Он был в рубашке с распахнутым воротом. Вся шея и спина, насколько мне было видно, усеяны наростами, как у ихтиозавра. Да он и вообще со своей парализованной ногой, из-за которой не ходит, а как-то влачится, ползает с перевальцем, со своим огромным туловом и отвисшей мордой похож на допотопное пресмыкающееся.

После бреда кривой болтовни, теплый прощальный разговор в голом садике, окружающем заплесневелые коттеджи.
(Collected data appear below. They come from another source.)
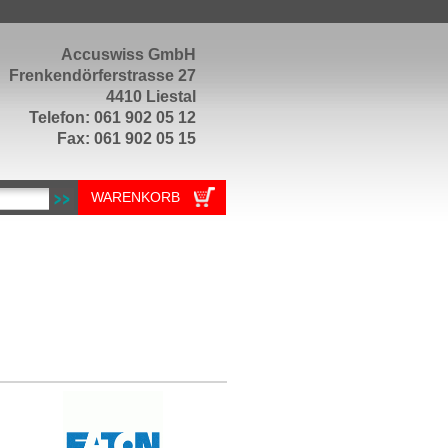
Accuswiss GmbH
Frenkendörferstrasse 27
4410 Liestal
Telefon: 061 902 05 12
Fax: 061 902 05 15
WARENKORB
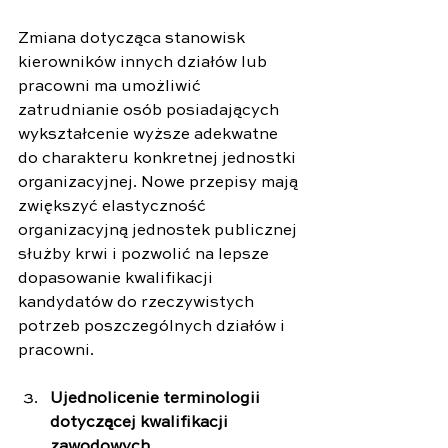
Zmiana dotycząca stanowisk 
kierowników innych działów lub 
pracowni ma umożliwić 
zatrudnianie osób posiadających 
wykształcenie wyższe adekwatne 
do charakteru konkretnej jednostki 
organizacyjnej. Nowe przepisy mają 
zwiększyć elastyczność 
organizacyjną jednostek publicznej 
służby krwi i pozwolić na lepsze 
dopasowanie kwalifikacji 
kandydatów do rzeczywistych 
potrzeb poszczególnych działów i 
pracowni.
Ujednolicenie terminologii 
dotyczącej kwalifikacji 
zawodowych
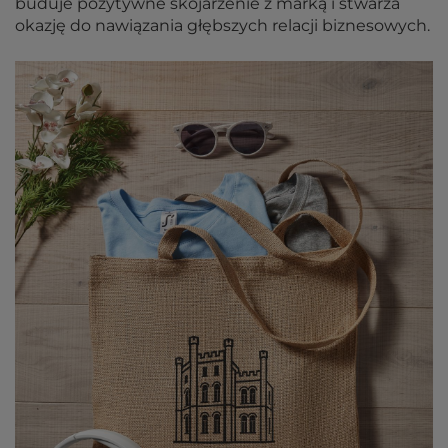
buduje pozytywne skojarzenie z marką i stwarza
okazję do nawiązania głębszych relacji biznesowych.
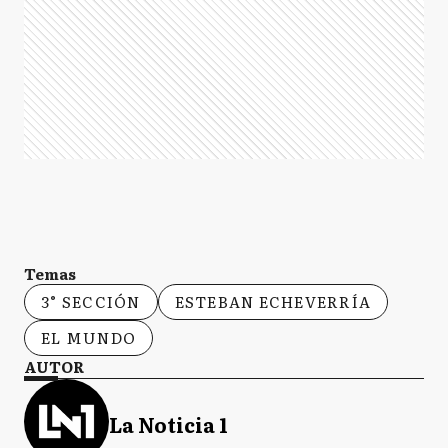
Temas
3° SECCIÓN
ESTEBAN ECHEVERRÍA
EL MUNDO
AUTOR
La Noticia 1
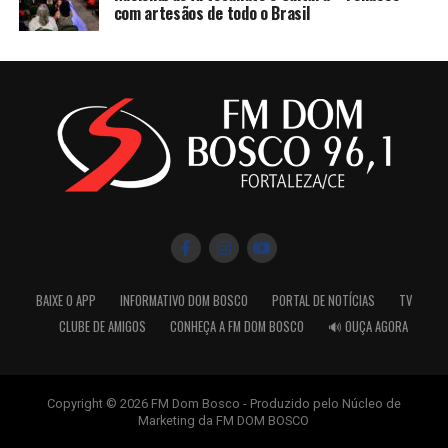
com artesãos de todo o Brasil
BAIXE O APP
INFORMATIVO DOM BOSCO
PORTAL DE NOTÍCIAS
TV
CLUBE DE AMIGOS
CONHEÇA A FM DOM BOSCO
🔊 OUÇA AGORA
Copyright © 2026 FM Dom Bosco - Produzido pelo Núcleo de
Marketing da FM DOM BOSCO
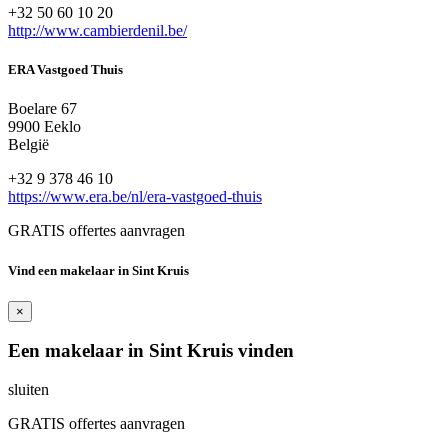
+32 50 60 10 20
http://www.cambierdenil.be/
ERA Vastgoed Thuis
Boelare 67
9900 Eeklo
België
+32 9 378 46 10
https://www.era.be/nl/era-vastgoed-thuis
GRATIS offertes aanvragen
Vind een makelaar in Sint Kruis
×
Een makelaar in Sint Kruis vinden
sluiten
GRATIS offertes aanvragen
– Вступайте, старик, в партию! Вы будете крепче чувствовать себя на ногах, чувствовать локоть товарищей. У нас умная и горячая организация. Вот мы исключили Толю Сурова. Я ему говорю: подлец ты, мать твою так, что же ты наделал? Выйди, покайся перед товарищами от всего сердца, а не читай по бумажке, подонок ты несчастный! Так хорошо, по-человечески ему сказал, а он вышел и стал по бумажке шпарить. Ну, мы его единогласно вышвырнули. Вступайте, старик, не пожалеете! А как хорошо было с Леней Коробовым, он на коленях ползал, просил не исключать. Я сказал: ты преступник, Леня, но пусть кто другой, не я, первым кинет в тебя камень. Он рыдал. Оставили, ограничились строгачом с последним предупреждением… Вступайте, обязательно вступайте, старик!… Вот скоро Мишу Бубеннова будем отдавать под суд. Знаете Мишу? Сибирячок, талант, но преступник. Скоро мы его исключим и под суд, настоящий, уголовный, туда ему и дорога. Вступайте, старик, в партию. Орест Мальцев – любопытный, право! Я не согласен был, когда на него накинулись за «Венгерские рассказы». Ну, поехал землячок за рубеж, подивился, как граф ест бифштекс, ну, и я бы на его месте подивился. Только надоело копаться в его половой жизни, всё время заявления поступают. Не может человек тихо поёбывать, всегда с шумом, скандалом. А нам – возись с его грязным бельем. Вступайте, обязательно вступайте, старичок!…

Был у Верони, она очень плоха. Когда я пришел, она сидела почти голая на кровати и ела что-то со стула. Катя ее одела. Вероня всё смотрела на стул, с которого убрали еду, а меня почти не замечала. Катя же, которой всё это стало выгодно, говорила с фальшивым умилением:

– Смотри, как она тебе радуется, ну как она тебе радуется!…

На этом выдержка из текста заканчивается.